#### Task description:
Scan the entries below for the string "mudah" and copy every line where it turns up.

[Opening Records for this exercise section]

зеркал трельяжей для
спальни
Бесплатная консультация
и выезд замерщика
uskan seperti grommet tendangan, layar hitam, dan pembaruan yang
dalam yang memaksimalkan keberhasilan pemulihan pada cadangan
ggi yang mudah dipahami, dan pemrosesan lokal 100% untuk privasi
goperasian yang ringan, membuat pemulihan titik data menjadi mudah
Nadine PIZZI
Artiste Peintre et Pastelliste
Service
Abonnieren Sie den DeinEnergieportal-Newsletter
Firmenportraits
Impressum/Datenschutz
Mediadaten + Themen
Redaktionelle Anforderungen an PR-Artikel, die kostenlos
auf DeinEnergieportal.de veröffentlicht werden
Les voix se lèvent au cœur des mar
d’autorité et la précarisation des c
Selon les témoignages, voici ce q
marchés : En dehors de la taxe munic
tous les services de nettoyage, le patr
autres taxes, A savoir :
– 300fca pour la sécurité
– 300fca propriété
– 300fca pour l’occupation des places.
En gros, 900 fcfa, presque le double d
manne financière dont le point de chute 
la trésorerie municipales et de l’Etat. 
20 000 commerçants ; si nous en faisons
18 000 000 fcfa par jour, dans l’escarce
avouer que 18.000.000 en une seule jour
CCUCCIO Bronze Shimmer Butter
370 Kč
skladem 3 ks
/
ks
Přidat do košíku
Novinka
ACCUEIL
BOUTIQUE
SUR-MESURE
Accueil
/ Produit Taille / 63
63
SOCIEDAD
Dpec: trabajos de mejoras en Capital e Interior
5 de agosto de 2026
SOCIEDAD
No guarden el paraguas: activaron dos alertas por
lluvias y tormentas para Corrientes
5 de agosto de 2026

[Closing Records for this exercise section]

#### Result:
ggi yang mudah dipahami, dan pemrosesan lokal 100% untuk privasi
goperasian yang ringan, membuat pemulihan titik data menjadi mudah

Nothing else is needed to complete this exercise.